都交通局は▽三田線▽大江戸線▽新宿線▽浅草線-の4線の地下鉄を運行している。00年8月に三田線全駅でホームドアの設置が完了。その後は13年4月に大江戸線、19年8月には新宿線の全駅に設置した。
残る浅草線では、設置工事中に世界的な半導体不足が直撃。当初は23年度内の完了を予定していたが、ホームドアの製造が予定より最大10カ月遅れる事態となった。遅れを挽回するため「設置後の動作確認手順を見直し、運用開始までの期間を短縮するとともに、複数駅で同時に施工した」(都交通局信号通信課担当者)。
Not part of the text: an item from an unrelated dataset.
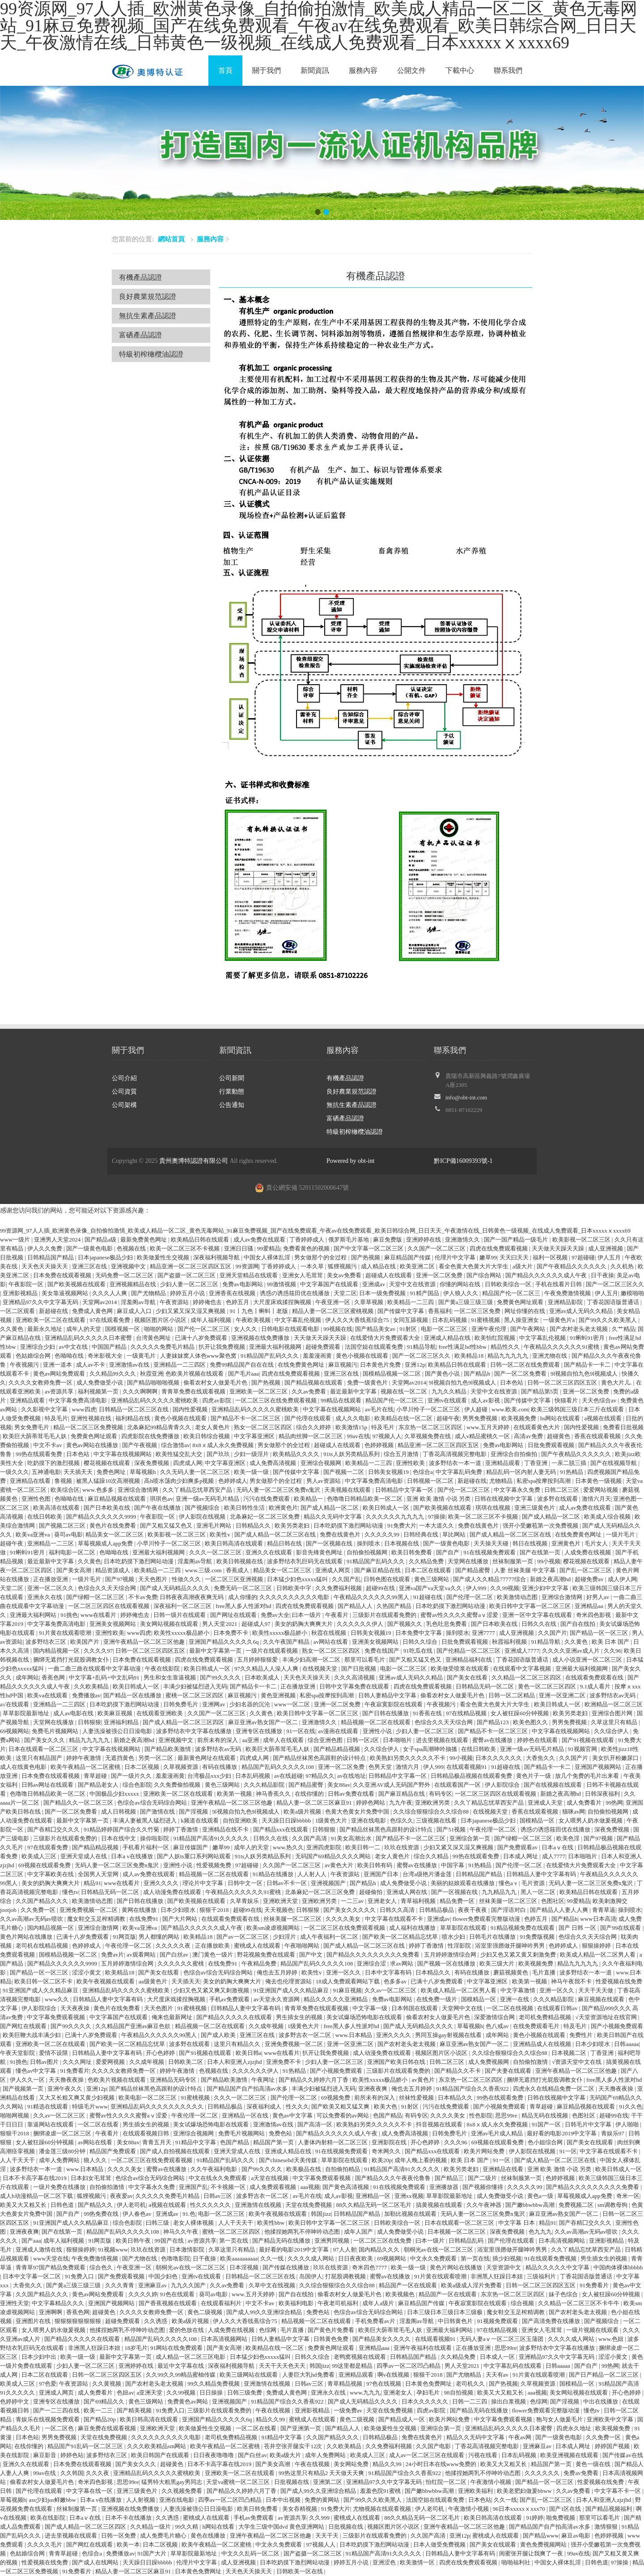  I want to click on 久久久青青, so click(120, 2285).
遅れを取り戻す工事も一筋縄ではいかなかった。ホームドアの整備時は通常、ホーム補強などの準備工事や設置途中の駅の安全管理といった付随作業があり、元々他部署との擦り合わせが多い。遅れを回復すためには工程を見直す必要があり、調整案件がさらに増える要因になった。
それでも関係部署との情報共有や打ち合わせを粘り強く行い、手戻りがないよう、一つ一つ着実に前に進めた。都交通局が管理する駅で唯一ホームドアがなかった浅草線西馬込駅では23年11月18日の始発に運用が始まった。
施工中、最も気を付けたのが「安全かつ着実に整備を進めること」(同)。ホームドアは重量があるため、設置する時の事故防止に心を砕いた。
ホームドアの整備効果は乗客だけでなく職員にも波及している。運転士からは「駅進入時に人が混んでいるとドキドキしていたが、ホームドアを設置してからは安心して運転できる」と言われ、苦労が報われた気がした。
20日に押上駅を管理する京成電鉄が同駅にホームドアを取り付ける予定。これにより都営地下鉄全106駅の整備が完了する。
今後は既設ドアのメンテナンスも重要になる。手間も費用もかかるが、信号通信課の担当者は「最新の知見の収集や他事業者との技術交流を行い、効率化、合理化を模索する」と気を引き締める。